Her geçen gün sayıca önemli bir artış gösteren çoklu etmen çalışmaları, başarılı olabilmek için bir tek değil, birden fazla etmene sahip sistemlerin önemini ortaya koymaktadır. Bu araştırmalar, birbirleriyle ve çevreleriyle etkileşim içine giren, özerk, mantıklı bir şekilde biraraya gelmiş bir grup etmenin çalışmaları, davranışları ve yapımıyla ilgilidir. Ayrıca, akıllı etmenlerin biraraya toplanması sırasındaki problemlere de çözüm aranmaktadır. Çoklu etmen sistemlerle ilgili çalışmalar, bireysel zekanın ötesine geçmiş, sosyal içerikli problemleri çözmeye kadar genişlemiştir. Bu sistemleri, bir problemi çözmek için tek bir problem çözücünün yeteneğinin, bilgisinin veya kaynaklarının yetmediği durumlarda, birbirleriyle

etkileşim içerisine girerek çözüm arayan, gevşekçe birleştirilmiş problem çözücü ağlar olarak tanımlayabiliriz (Shen ve Lesser, 2006). Çoğunlukla, etmen denilen bu problem çözücüler özerk ve birbirinden farklıdır.

Özetle çoklu etmen sistemler, gerçek dünyadaki karmaşık ve çok yönlü problemleri çözmek için tasarlanmış, gerçek dünyadaki ekipleri sanal dünyada temsil eden, istenilen amaçlara ulaşmak için birlikte çalışan yada birbiriyle yarışan çok sayıda akıllı etmenin birarada bulunduğu, temeli organizasyon, koordinasyona ve işbirliğine dayanan, karmaşıklıkla başa çıkabilmenin en etkili yolu sayılan modülerlik ve soyutlamayı sağlayan ve hızla gelişmekte olan bir bilgi teknolojisidir. Bu sistemlerde önceden kurulmuş bir mimari ya da etmenlerin bir arada çalışmasını sağlayan bir konfigürasyon yoktur. Daha da önemlisi, etmenlerin, ortak bir hareket yerine her etmenin kendi hedef ve yetenekleriyle heterojen bir toplluluk oluşturmasıdır. Bu sayede çoklu etmen boyutu, karmaşık mimari problemlere, geleneksel yapay zekayı getirir.

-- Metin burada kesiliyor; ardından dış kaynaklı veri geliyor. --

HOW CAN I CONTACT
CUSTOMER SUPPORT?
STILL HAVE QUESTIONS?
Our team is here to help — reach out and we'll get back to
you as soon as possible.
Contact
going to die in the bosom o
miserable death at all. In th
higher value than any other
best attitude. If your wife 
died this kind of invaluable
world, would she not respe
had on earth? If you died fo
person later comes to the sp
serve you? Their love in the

Çoklu etmen sistem araştırmalarının amaçladıklarını şu şekilde sıralayabiliriz (Sycara,1998);

• Performansında zayıflık olabilecek ya da kritik zamanlarda bozulabilecek tek bir merkezi sistemi kullanmanın riskli olması ve kaynak sınırlılığı ya da yetersizliği yüzünden merkezileşmiş tek bir etmenin çözemeyeceği kadar büyük problemleri çözmektir.

• Birden fazla varolan kalıtsal sistemlerin birbiriyle bağlanmalarını ve birlikte çalışmalarını sağlamaktır. Kalıtsal sistemler, her geçen gün değişen ve fazlalaşan iş ihtiyaçlarına yetişebilmek için, sürekli güncellenmektedir. Bir yazılımı, yeniden yazmak hem maddi açıdan hem de zaman açısından oldukça verimsizdir. Bu nedenle, bu yazılımlardan en etkin şekilde faydalanmaya çalışılmalıdır. Daha uzun süre bu yazılımları kullanabilmenin bir yolu, onları başka yazılımlar tarafından da kullanılabilecekleri, geniş bir işbirliği içinde yeralan bir etmen toplumunun içine dahil etmektir.

• Özerk ama birbiriyle etkileşim halinde olan parçalar topluluğu olarak görünen problemlere çözüm üretmektir.

• Geniş bir alana yayılmış bilgi kaynaklarını etkin bir şekilde kullanan çözümler sağlamaktır.

• Uzmanlığın dağıldığı yani bir problem için birden fazla uzmana ihtiyaç duyulduğu durumlardaki çözümleri sağlamaktır.

• Performans artışını sağlamaktır. Performans, bir kaç şekilde arttırılabilir;

− Sayısal verimliliği sağlayarak: Hesaplamanın eşzamanlılığından yararlanılır. − Güvenilirliği sağlayıp, parça aksaklıklarını düzelterek: Çoklu etmen

sistemlerde bir çok özelliğe uygun, etmenler arası işbirliğine yatkın etmenler dinamik olarak bulunur. Başarısız olan etmenlerin sorumlulukları, diğer etmenler tarafından devralınır. Böylece sistemdeki aksaklık giderilerek, bir görevin her şekilde yerine getirilmesi sağlanır.

− Genişletme yaparak: Bir problem üzerinde çalışan etmenlerin sayısı, tanımlanmış özellikleri ve etmenlerin sahip olduğu yetenekler üzerinde değişiklik yapılarak, bunlar arttırılabilir veya azaltılabilir.

− Sağlamlık özelliği eklenerek: Sadece uygun bilgi etmenlerin birinden diğerine aktarılarak, sistemin belirsizliklere tolerans gösterebilme özelliği kazanması sağlanır.

− Korunabilirliğin sağlanması: Birden fazla parçadan oluşan bir sistem modülerliğinden dolayı daha kolay korunabilir.

− Yanıt vermesi sağlanarak: Böylece sistemde herhangi bir noktada meydana gelen anormallik, sistemin modüler olması sayesinde bütün sisteme yayılmadan bölgesel olarak düzeltilebilir.

− Sistemin esnek olması sağlanarak: Böylece etmenler, mevcut probleme uyarlanarak yeniden düzenlenebilirler.

− Tekrar kullanımın sağlanması: İşlevsel olarak özelleştirilmiş etmenler, farklı problemleri çözebilmek için, farklı etmen takımlarına katılıp, tekrar kullanılabilirler.